Esta forma de integración en la CEE no les permitió a nuestros países cerrar la brecha de productividad con respecto a los países europeos más desarrollados. En la industria transformadora portuguesa y española, esta brecha se había venido cerrando hasta 1975 y mantenido estable hasta 1980. A partir de la década siguiente, sin embargo, empezó a ampliarse otra vez a pesar de la quiebra de no pocas empresas del sector tradicional.  Hacia 1992 la economía de los PEGs seguía siendo dual, con una mayoría de empresas familiares poco innovadoras capaces de competir internacionalmente sólo pagando salarios bajos o muy bajos, infringiendo normas ambientales y laborales o no pagando impuestos.
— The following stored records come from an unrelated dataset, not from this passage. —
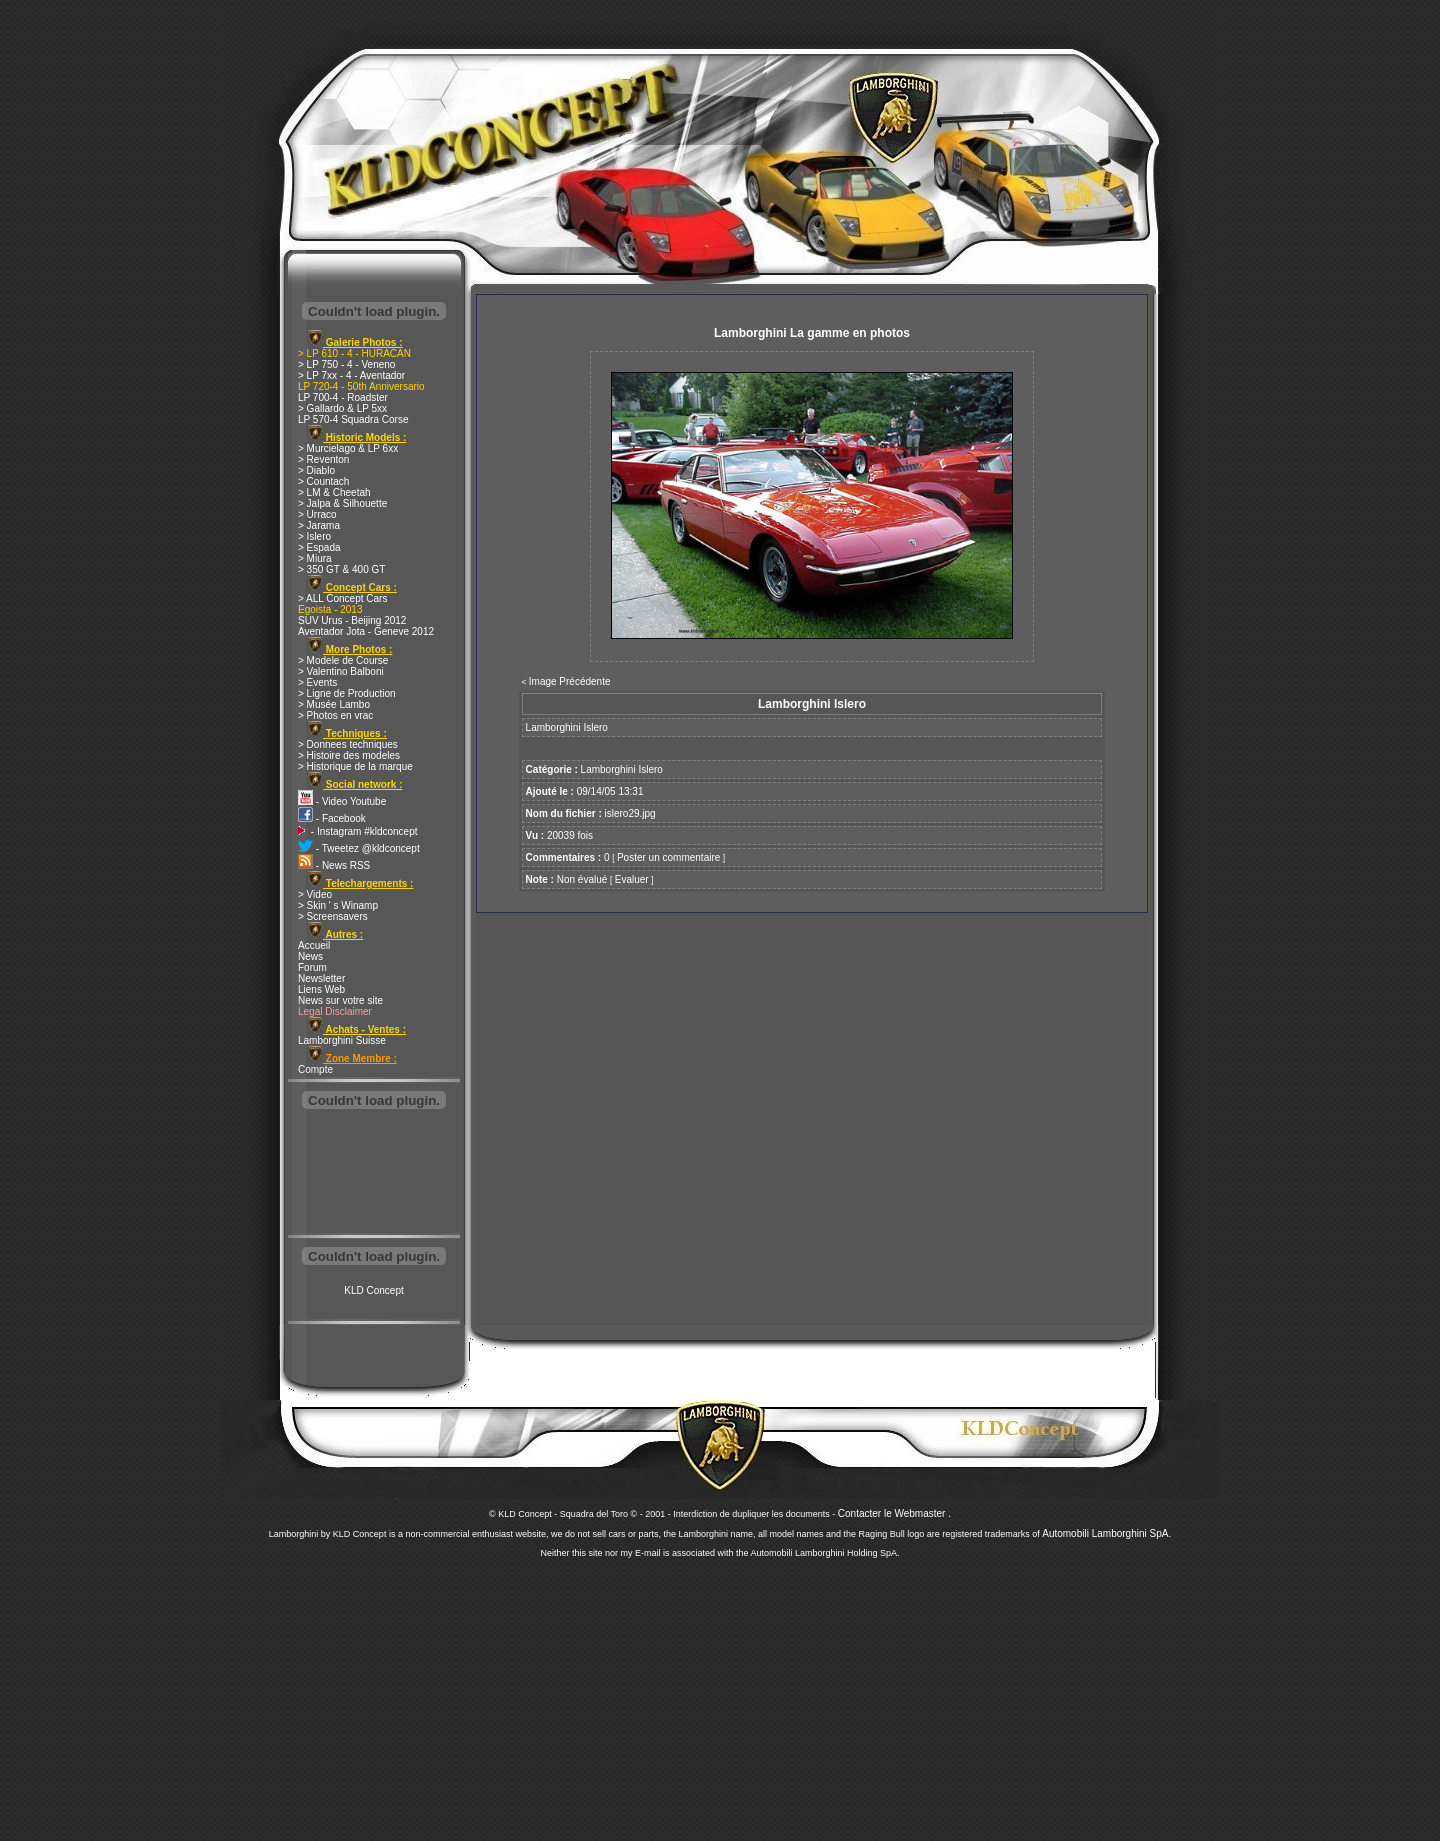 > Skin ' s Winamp (338, 905)
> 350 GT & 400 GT (341, 569)
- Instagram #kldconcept (358, 831)
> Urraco (317, 514)
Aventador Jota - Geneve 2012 (366, 631)
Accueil (314, 945)
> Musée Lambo (334, 704)
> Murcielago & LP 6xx (348, 448)
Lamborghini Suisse (342, 1040)
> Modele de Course (343, 660)
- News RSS (334, 865)
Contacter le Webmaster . (894, 1513)
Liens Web (321, 989)
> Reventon (323, 459)
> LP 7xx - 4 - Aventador (351, 375)
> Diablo (316, 470)
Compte (315, 1069)
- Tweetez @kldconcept (359, 848)
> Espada (319, 547)
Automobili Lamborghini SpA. (1106, 1533)
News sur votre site (340, 1000)
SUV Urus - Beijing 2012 (352, 620)
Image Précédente (570, 681)
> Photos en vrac (335, 715)
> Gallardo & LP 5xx (342, 408)
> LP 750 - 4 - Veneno (346, 364)
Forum (312, 967)
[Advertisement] (374, 1174)
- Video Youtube (342, 801)
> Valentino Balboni (341, 671)
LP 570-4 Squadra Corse (353, 419)
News (310, 956)
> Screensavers (333, 916)
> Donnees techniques (348, 744)
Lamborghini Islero (622, 769)
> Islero (314, 536)
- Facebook (332, 818)
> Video (315, 894)
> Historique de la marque (355, 766)
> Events (317, 682)
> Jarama (319, 525)
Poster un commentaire (668, 857)
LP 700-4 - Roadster (343, 397)
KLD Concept (373, 1290)
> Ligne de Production (347, 693)
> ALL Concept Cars (342, 598)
La productividad de las pequeñas y medianas empresas (PYMES) sólo llega en España al 67% de las grandes  frente al 75% en Portugal y al 79% en Grecia, mientras que hay casos de países centrales del capitalismo renano en los que su productividad puede ser incluso superior a la de las grandes empresas. Estos datos remarcarían aún más el carácter dual de la economía de los PEGs si fuera posible aislar estadísticamente la evolución de la productividad de las PYMES específicamente vinculadas al sector tradicional. Grecia es el país de los PEGs con los ritmos de crecimiento de la productividad más bajos entre 1985 y 1996 (del 11,6% frente al 39,5% de Portugal y el 19,9% de España: Pirounakis 1997: 183), si bien esta empezó a crecer de forma importante a partir del año 2000.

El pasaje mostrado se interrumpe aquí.